Fig. 6: Organoid and xenograft models confirm USP5’s role in regulating ferroptosis and CRC progression.

A Knockout efficiency of USP5 in colorectal organoids was confirmed by western blot assays. B sgCtrl and sgUSP5 colorectal organoids were visualized by microscope at 5-day intervals. C Determination of IC₅₀ in normal human colorectal cancer organoids. Scale bar, 25 μm. D sgCtrl and sgUSP5 colorectal organoids were treated with DMSO, Erastin (15 μM) and Erastin + Fer-1 (5 μM) for 48 h. Organoids were stained using the Calcein/PI Cell Viability Kit and visualized by fluorescence microscope. E Organoid viability was quantitatively assessed using the ATP Assay Kit.
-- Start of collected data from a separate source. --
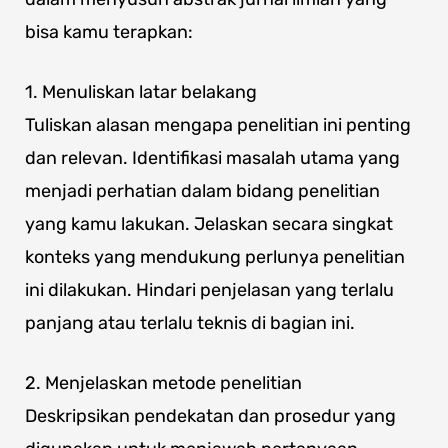
bisa kamu terapkan:
1. Menuliskan latar belakang
Tuliskan alasan mengapa penelitian ini penting
dan relevan. Identifikasi masalah utama yang
menjadi perhatian dalam bidang penelitian
yang kamu lakukan. Jelaskan secara singkat
konteks yang mendukung perlunya penelitian
ini dilakukan. Hindari penjelasan yang terlalu
panjang atau terlalu teknis di bagian ini.
2. Menjelaskan metode penelitian
Deskripsikan pendekatan dan prosedur yang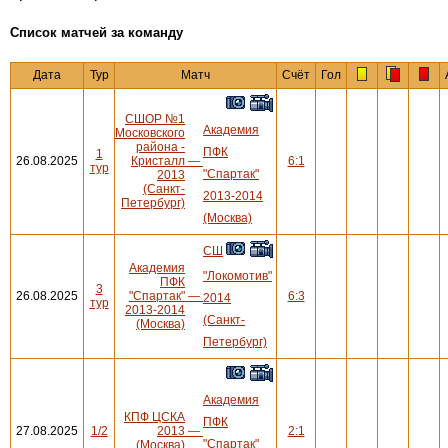
Cписок матчей за команду
Дата
Тур
Матч
Счёт
Гол
СШОР №1
Академия
Московского
района -
ПФК
1
26.08.2025
Кристалл
—
6:1
тур
"Спартак"
2013
(Санкт-
2013-2014
Петербург)
(Москва)
СШ
Академия
"Локомотив"
ПФК
3
26.08.2025
"Спартак"
—
6:3
2014
тур
2013-2014
(Санкт-
(Москва)
Петербург)
Академия
КПФ ЦСКА
ПФК
27.08.2025
1/2
2013
—
2:1
"Спартак"
(Москва)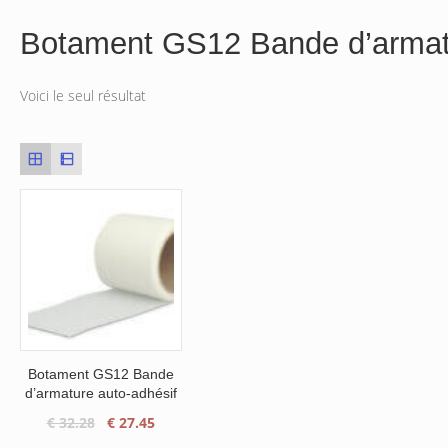
Botament GS12 Bande d’armatu
Voici le seul résultat
Botament GS12 Bande
d’armature auto-adhésif
Le
Le
€
32.28
€
27.45
prix
prix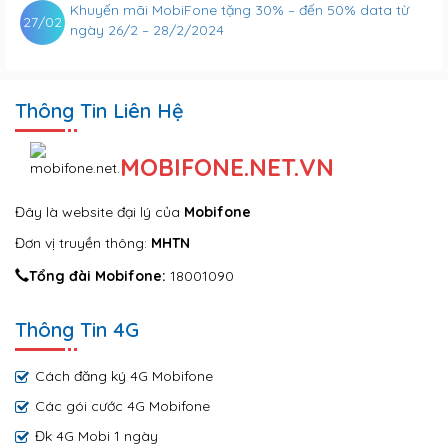
Khuyến mãi MobiFone tặng 30% – đến 50% data từ
27/02
ngày 26/2 – 28/2/2024
Thông Tin Liên Hệ
MOBIFONE.NET.VN
Đây là website đại lý của
Mobifone
Đơn vị truyền thông:
MHTN
Tổng đài Mobifone:
18001090
Thông Tin 4G
Cách đăng ký 4G Mobifone
Các gói cước 4G Mobifone
Đk 4G Mobi 1 ngày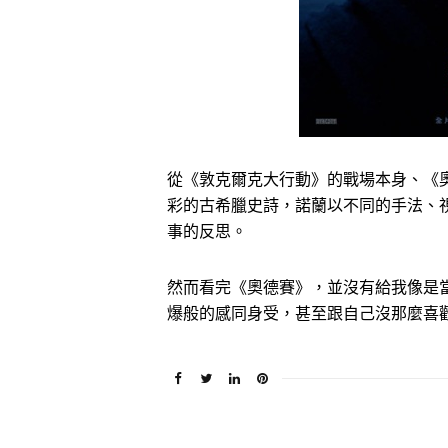
從《敦克爾克大行動》的戰場本身、《
彩的古希臘史詩，諾蘭以不同的手法、
事的反思。
然而看完《奧德賽》，並沒有給我像是
爆般的感同身受，甚至跟自己沒那麼喜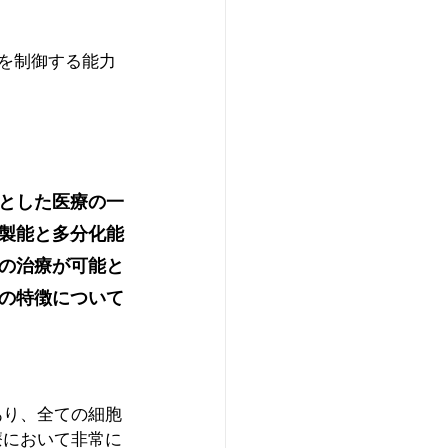
を制御する能力
とした医療の一
製能と多分化能
の治療が可能と
の特徴について
あり、全ての細胞
療において非常に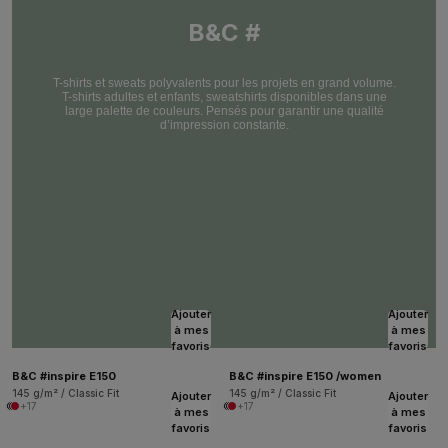
B&C #
T-shirts et sweats polyvalents pour les projets en grand volume.
T-shirts adultes et enfants, sweatshirts disponibles dans une
large palette de couleurs. Pensés pour garantir une qualité
d’impression constante.
Ajouter
Ajouter
à mes
à mes
favoris
favoris
B&C #inspire E150
B&C #inspire E150 /women
145 g/m² / Classic Fit
145 g/m² / Classic Fit
Ajouter
Ajouter
+17
+17
à mes
à mes
favoris
favoris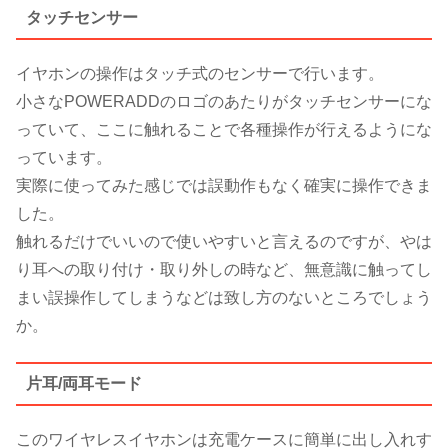
タッチセンサー
イヤホンの操作はタッチ式のセンサーで行います。
小さなPOWERADDのロゴのあたりがタッチセンサーにな
っていて、ここに触れることで各種操作が行えるようにな
っています。
実際に使ってみた感じでは誤動作もなく確実に操作できま
した。
触れるだけでいいので使いやすいと言えるのですが、やは
り耳への取り付け・取り外しの時など、無意識に触ってし
まい誤操作してしまうなどは致し方のないところでしょう
か。
片耳/両耳モード
このワイヤレスイヤホンは充電ケースに簡単に出し入れす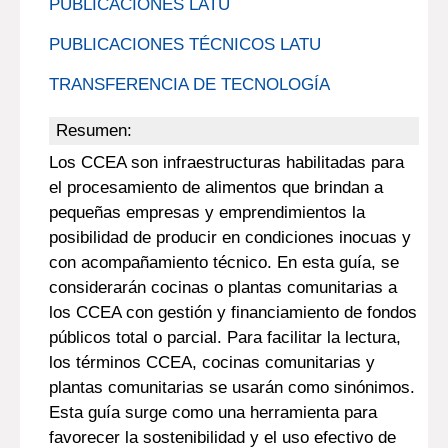
PUBLICACIONES LATU
PUBLICACIONES TÉCNICOS LATU
TRANSFERENCIA DE TECNOLOGÍA
Resumen:
Los CCEA son infraestructuras habilitadas para
el procesamiento de alimentos que brindan a
pequeñas empresas y emprendimientos la
posibilidad de producir en condiciones inocuas y
con acompañamiento técnico. En esta guía, se
considerarán cocinas o plantas comunitarias a
los CCEA con gestión y financiamiento de fondos
públicos total o parcial. Para facilitar la lectura,
los términos CCEA, cocinas comunitarias y
plantas comunitarias se usarán como sinónimos.
Esta guía surge como una herramienta para
favorecer la sostenibilidad y el uso efectivo de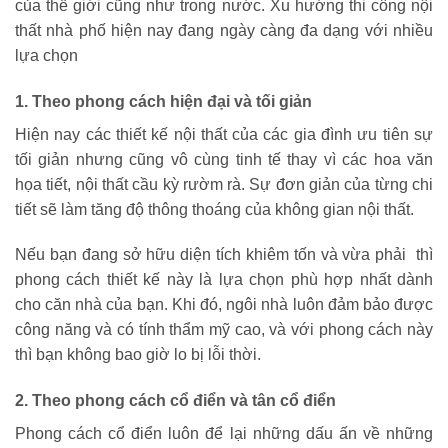
của thế giới cũng như trong nước. Xu hướng thi công nội
thất nhà phố hiện nay đang ngày càng đa dạng với nhiều
lựa chọn
1. Theo phong cách hiện đại và tối giản
Hiện nay các thiết kế nội thất của các gia đình ưu tiên sự
tối giản nhưng cũng vô cùng tinh tế thay vì các hoa văn
họa tiết, nội thất cầu kỳ rườm rà. Sự đơn giản của từng chi
tiết sẽ làm tăng độ thông thoáng của không gian nội thất.
Nếu bạn đang sở hữu diện tích khiêm tốn và vừa phải thì
phong cách thiết kế này là lựa chọn phù hợp nhất dành
cho căn nhà của bạn. Khi đó, ngôi nhà luôn đảm bảo được
công năng và có tính thẩm mỹ cao, và với phong cách này
thì bạn không bao giờ lo bị lỗi thời.
2. Theo phong cách cổ điển và tân cổ điển
Phong cách cổ điển luôn để lại những dấu ấn về những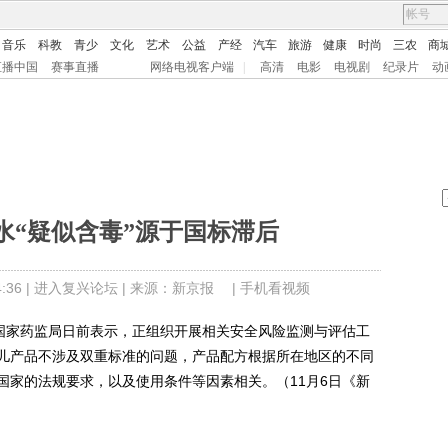
音乐
科教
青少
文化
艺术
公益
产经
汽车
旅游
健康
时尚
三农
商
直播中国
赛事直播
网络电视客户端
|
高清
电影
电视剧
纪录片
动
水“疑似含毒”源于国标滞后
36 |
进入复兴论坛
| 来源：新京报 |
手机看视频
国家药监局日前表示，正组织开展相关安全风险监测与评估工
儿产品不涉及双重标准的问题，产品配方根据所在地区的不同
国家的法规要求，以及使用条件等因素相关。（11月6日《新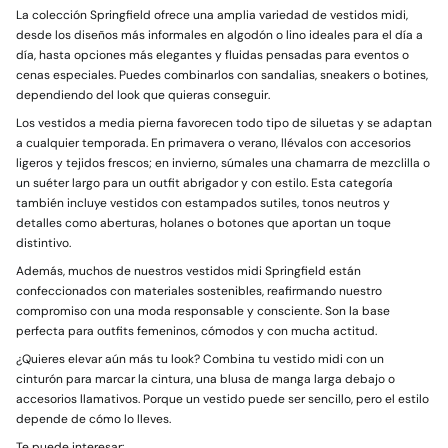
La colección Springfield ofrece una amplia variedad de vestidos midi,
desde los diseños más informales en algodón o lino ideales para el día a
día, hasta opciones más elegantes y fluidas pensadas para eventos o
cenas especiales. Puedes combinarlos con sandalias, sneakers o botines,
dependiendo del look que quieras conseguir.
Los vestidos a media pierna favorecen todo tipo de siluetas y se adaptan
a cualquier temporada. En primavera o verano, llévalos con accesorios
ligeros y tejidos frescos; en invierno, súmales una chamarra de mezclilla o
un suéter largo para un outfit abrigador y con estilo. Esta categoría
también incluye vestidos con estampados sutiles, tonos neutros y
detalles como aberturas, holanes o botones que aportan un toque
distintivo.
Además, muchos de nuestros vestidos midi Springfield están
confeccionados con materiales sostenibles, reafirmando nuestro
compromiso con una moda responsable y consciente. Son la base
perfecta para outfits femeninos, cómodos y con mucha actitud.
¿Quieres elevar aún más tu look? Combina tu vestido midi con un
cinturón para marcar la cintura, una blusa de manga larga debajo o
accesorios llamativos. Porque un vestido puede ser sencillo, pero el estilo
depende de cómo lo lleves.
Te puede interesar: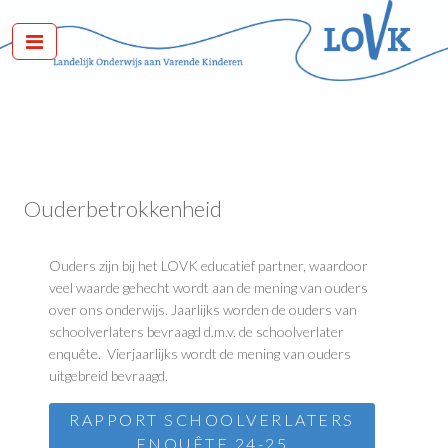
Ouderbetrokkenheid
Ouders zijn bij het LOVK educatief partner, waardoor
veel waarde gehecht wordt aan de mening van ouders
over ons onderwijs. Jaarlijks worden de ouders van
schoolverlaters bevraagd d.m.v. de schoolverlater
enquête. Vierjaarlijks wordt de mening van ouders
uitgebreid bevraagd.
RAPPORT SCHOOLVERLATERS
ENQUÊTE 24-25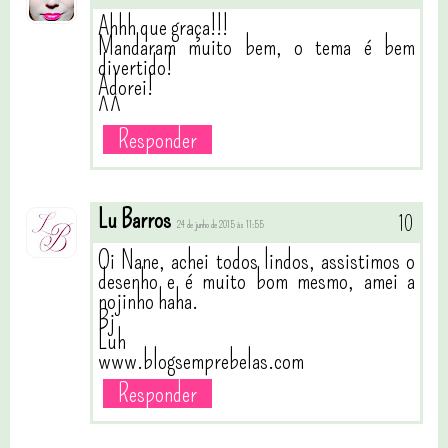
Ahhh que graça!!!
Mandaram muito bem, o tema é bem
divertido!
Adorei!
^^
Responder
Lu Barros
24 de junho de 2015 às 11:55
Oi Nane, achei todos lindos, assistimos o
desenho e é muito bom mesmo, amei a
nojinho haha.
Bj
Luh
www.blogsemprebelas.com
Responder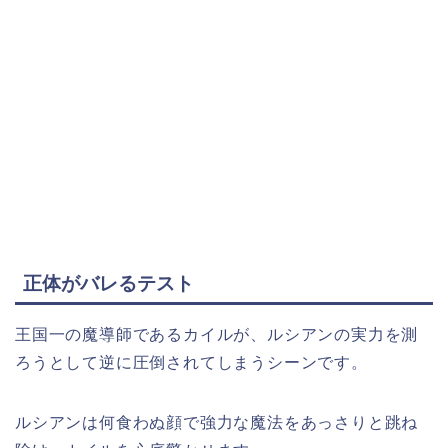
正体がバレるテスト
王国一の魔導師であるカイルが、ルシアンの実力を測
ろうとして逆に圧倒されてしまうシーンです。
ルシアンは何食わぬ顔で強力な魔法をあっさりと跳ね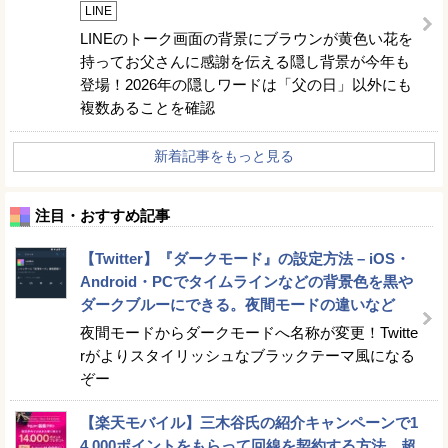
LINE
LINEのトーク画面の背景にブラウンが黄色い花を
持ってお父さんに感謝を伝える隠し背景が今年も
登場！2026年の隠しワードは「父の日」以外にも
複数あることを確認
新着記事をもっと見る
注目・おすすめ記事
【Twitter】『ダークモード』の設定方法 – iOS・
Android・PCでタイムラインなどの背景色を黒や
ダークブルーにできる。夜間モードの違いなど
夜間モードからダークモードへ名称が変更！Twitte
rがよりスタイリッシュなブラックテーマ風になる
ぞー
【楽天モバイル】三木谷氏の紹介キャンペーンで1
4,000ポイントをもらって回線を契約する方法。超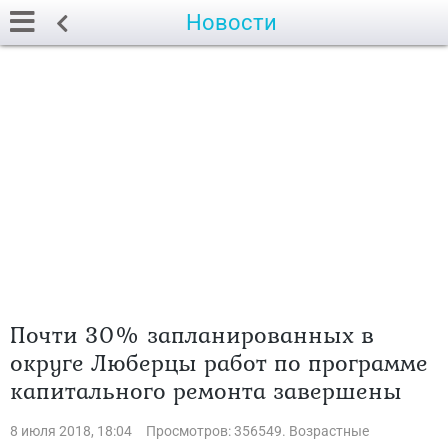
Новости
Почти 30% запланированных в
округе Люберцы работ по программе
капитального ремонта завершены
8 июля 2018, 18:04
Просмотров: 356549. Возрастные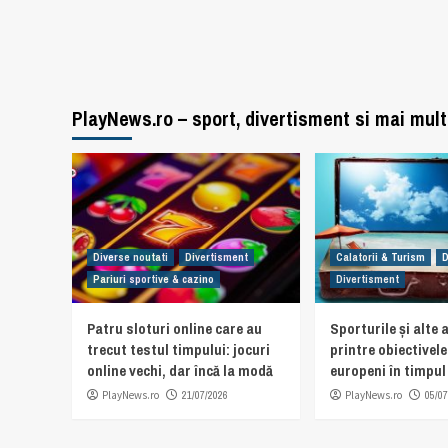
PlayNews.ro – sport, divertisment si mai mult
Diverse noutati
Divertisment
Calatorii & Turism
D
Pariuri sportive & cazino
Divertisment
Patru sloturi online care au
Sporturile și alte a
trecut testul timpului: jocuri
printre obiectivel
online vechi, dar încă la modă
europeni în timpul 
PlayNews.ro
21/07/2026
PlayNews.ro
05/07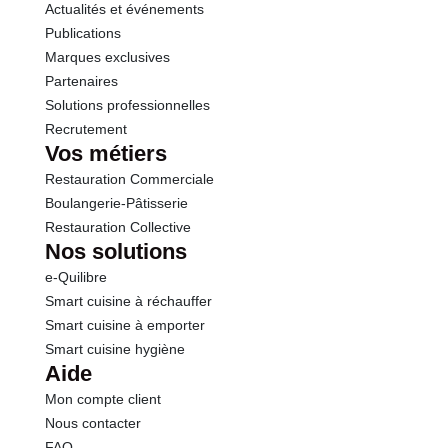
Actualités et événements
Publications
Marques exclusives
Partenaires
Solutions professionnelles
Recrutement
Vos métiers
Restauration Commerciale
Boulangerie-Pâtisserie
Restauration Collective
Nos solutions
e-Quilibre
Smart cuisine à réchauffer
Smart cuisine à emporter
Smart cuisine hygiène
Aide
Mon compte client
Nous contacter
FAQ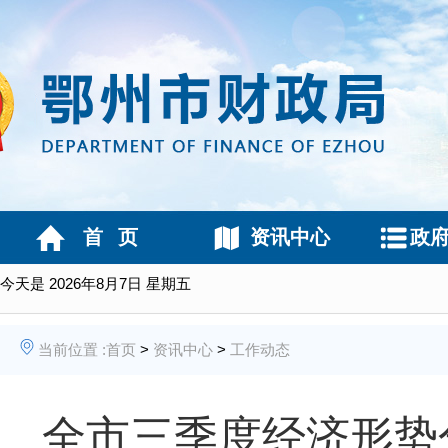
首 页
资讯中心
政
今天是
2026年8月7日 星期五
当前位置 :
首页
>
资讯中心
>
工作动态
全市三季度经济形势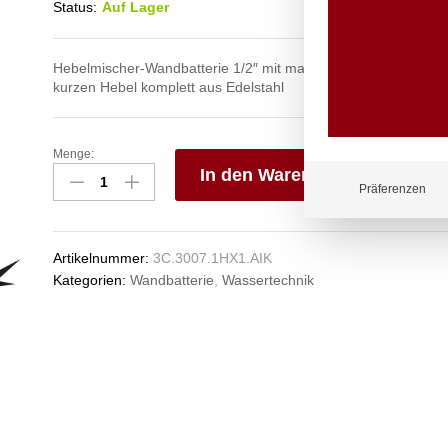
Status:
Auf Lager
Hebelmischer-Wandbatterie 1/2″ mit massivem Rohr-Schwenk
kurzen Hebel komplett aus Edelstahl
Menge:
exim
In den Warenkorb
Wandbatterie
Präferenzen
1/2"
V
Anzahl
e
n
Artikelnummer:
3C.3007.1HX1.AIK
Kategorien:
Wandbatterie
,
Wassertechnik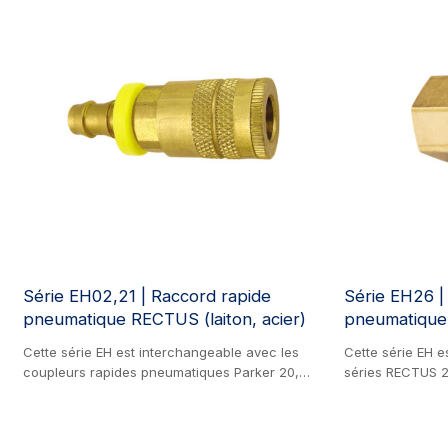
Série EH02,21 | Raccord rapide
Série EH26 |
pneumatique RECTUS (laiton, acier)
pneumatique
Cette série EH est interchangeable avec les
Cette série EH e
coupleurs rapides pneumatiques Parker 20,
séries RECTUS 
Parker 30, Hansen 1000, Hansen 3000, Rectus
1600, CEJN 320 e
23KA, Rectus 24, Rectus 1400, Rectus 1423,
Ce coupleur à m
CEJN 310, TEMA 1400, FOSTER 3/4/5/6,
en milieu industri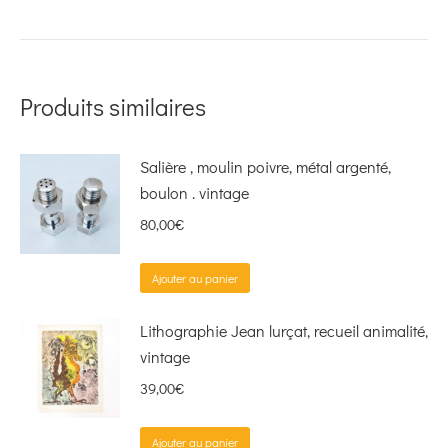
Produits similaires
Salière , moulin poivre, métal argenté,
boulon . vintage
80,00
€
Ajouter au panier
Lithographie Jean lurçat, recueil animalité,
vintage
39,00
€
Ajouter au panier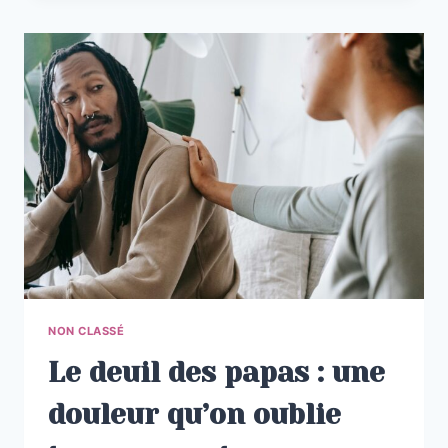
NON CLASSÉ
Le deuil des papas : une
douleur qu’on oublie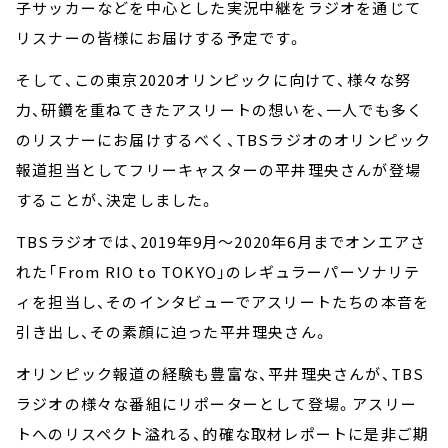
子サッカーなどを中心とした実況中継をラジオを通じて
リスナーの皆様にお届けする予定です。
そして、この東京2020オリンピックに向けて、様々な努
力、研鑽を重ねてきたアスリートの想いを、一人でも多く
のリスナーにお届けするべく、TBSラジオのオリンピック
報道担当としてフリーキャスターの平井理央さんが登場
することが、決定しました。
TBSラジオでは、2019年9月～2020年6月までオンエアさ
れた「From RIO to TOKYO」のレギュラーパーソナリテ
ィを担当し、そのインタビューでアスリートたちの本音を
引き出し、その素顔に迫った平井理央さん。
オリンピック報道の経験も豊富な、平井理央さんが、TBS
ラジオの様々な番組にリポーターとして登場。アスリー
トへのリスペクト溢れる、的確な取材レポートに是非ご期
F–I Therapy of Fer-1 promotes xenograft tumor growth in USP5 knockout cells and recovery tumor growth and weight by Fer-1(0.5 mg/mL), tumor volume, and tumor weight in mice (n = 5). J Expression of SLC7A11 in xenograft tumor by western blot assays. K Detection of 4-HNE Levels in Different Tumor Types Treated with DMSO or Fer-1 (n = 3). L Detection of MDA content in different tumors treated with DMSO and the Fer-1 combination (n = 3). Data are shown as means ± SD. ****P < 0.0001, unpaired Student´s t test or two-way ANOVA.